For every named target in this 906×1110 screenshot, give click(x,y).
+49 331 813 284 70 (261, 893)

---

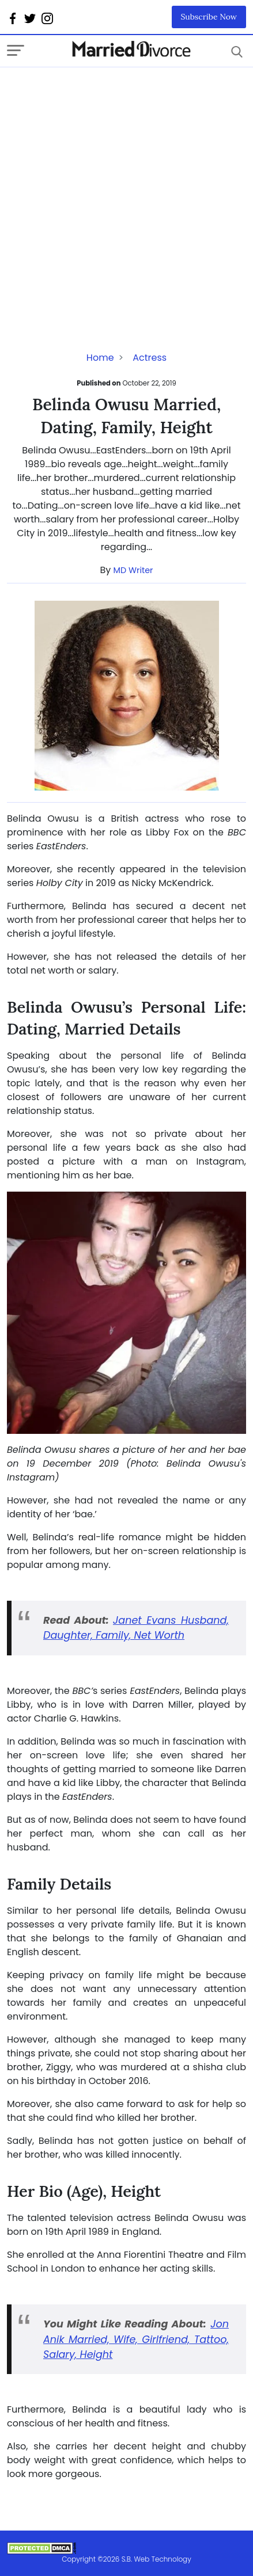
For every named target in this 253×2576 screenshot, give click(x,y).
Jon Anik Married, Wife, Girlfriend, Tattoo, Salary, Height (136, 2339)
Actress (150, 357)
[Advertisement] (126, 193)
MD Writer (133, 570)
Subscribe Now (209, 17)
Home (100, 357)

ABOUT THIS TASK: Reproduce exactly the section above that begins at the line containing "For every named target in this 906×1110" and ends at the line containing "70 (261, 893)", leaving out all other lines.

WRITTEN SOLUTION:
For every named target in this 906×1110 screenshot, give click(x,y).
+49 331 813 284 70 (261, 893)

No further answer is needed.